[Dataset excerpts]:
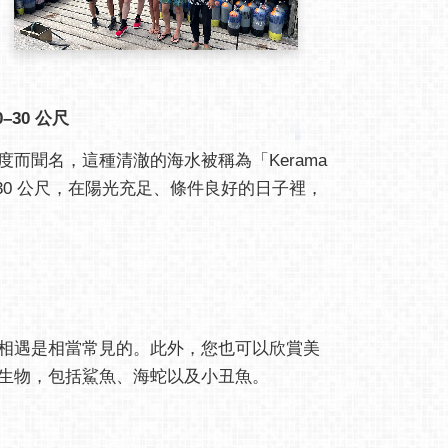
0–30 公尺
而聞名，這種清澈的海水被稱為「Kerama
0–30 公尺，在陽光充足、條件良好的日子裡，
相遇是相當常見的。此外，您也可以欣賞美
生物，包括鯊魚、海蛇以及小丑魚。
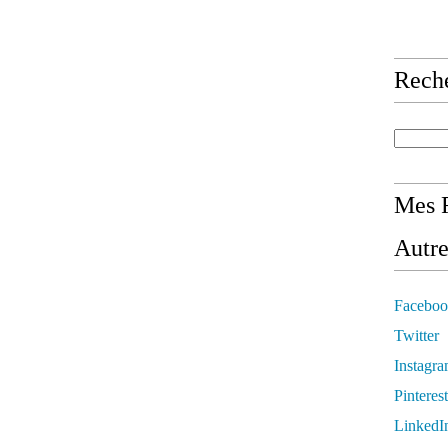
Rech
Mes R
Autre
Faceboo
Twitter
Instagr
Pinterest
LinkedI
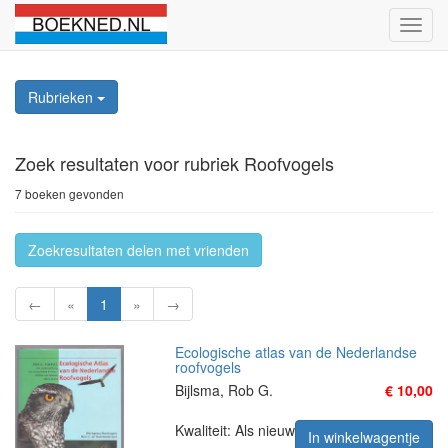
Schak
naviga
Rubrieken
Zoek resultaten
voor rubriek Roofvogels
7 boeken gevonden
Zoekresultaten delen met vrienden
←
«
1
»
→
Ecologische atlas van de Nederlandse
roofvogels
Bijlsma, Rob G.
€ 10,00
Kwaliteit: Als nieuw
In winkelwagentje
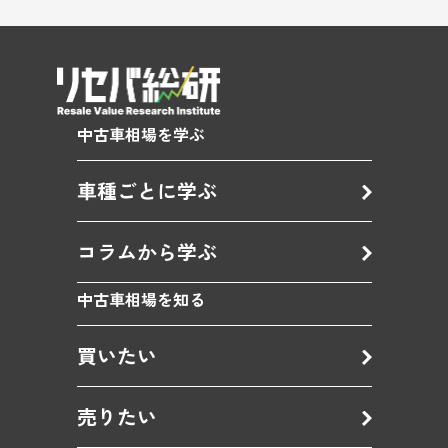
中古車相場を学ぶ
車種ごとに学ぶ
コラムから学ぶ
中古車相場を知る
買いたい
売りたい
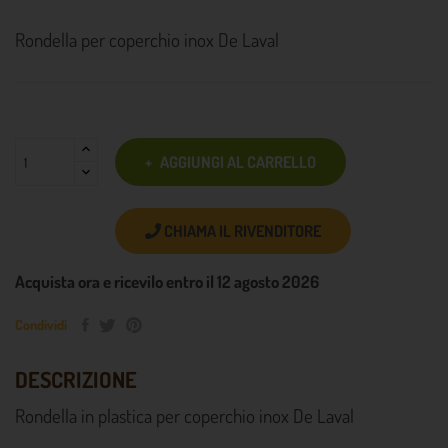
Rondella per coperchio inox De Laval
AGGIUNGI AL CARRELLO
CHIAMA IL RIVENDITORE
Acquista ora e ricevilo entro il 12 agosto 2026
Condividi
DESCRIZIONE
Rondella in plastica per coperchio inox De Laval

--

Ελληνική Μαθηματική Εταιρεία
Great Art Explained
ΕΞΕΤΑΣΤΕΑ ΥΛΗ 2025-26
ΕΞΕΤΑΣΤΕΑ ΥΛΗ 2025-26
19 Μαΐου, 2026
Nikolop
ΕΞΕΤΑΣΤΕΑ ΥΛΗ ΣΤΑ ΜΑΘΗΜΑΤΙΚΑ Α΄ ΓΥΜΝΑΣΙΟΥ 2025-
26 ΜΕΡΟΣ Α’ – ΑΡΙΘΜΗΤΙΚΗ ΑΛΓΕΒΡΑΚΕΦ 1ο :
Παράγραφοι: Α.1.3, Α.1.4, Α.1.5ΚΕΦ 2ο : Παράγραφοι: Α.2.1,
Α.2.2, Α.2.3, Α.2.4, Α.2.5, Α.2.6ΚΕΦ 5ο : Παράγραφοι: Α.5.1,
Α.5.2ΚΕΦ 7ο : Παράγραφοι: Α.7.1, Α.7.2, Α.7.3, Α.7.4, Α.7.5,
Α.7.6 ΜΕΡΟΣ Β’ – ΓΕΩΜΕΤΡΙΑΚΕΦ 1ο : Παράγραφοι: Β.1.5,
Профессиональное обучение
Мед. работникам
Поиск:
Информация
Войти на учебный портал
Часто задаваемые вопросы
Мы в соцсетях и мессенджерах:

...

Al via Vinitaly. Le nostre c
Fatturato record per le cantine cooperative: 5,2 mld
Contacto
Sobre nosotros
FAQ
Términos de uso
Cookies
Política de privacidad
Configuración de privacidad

[Your assignment]:
Whenever the word "coperchio" shows up in a line above, copy that line.

[Solution to this problem]:
Rondella per coperchio inox De Laval
Rondella in plastica per coperchio inox De Laval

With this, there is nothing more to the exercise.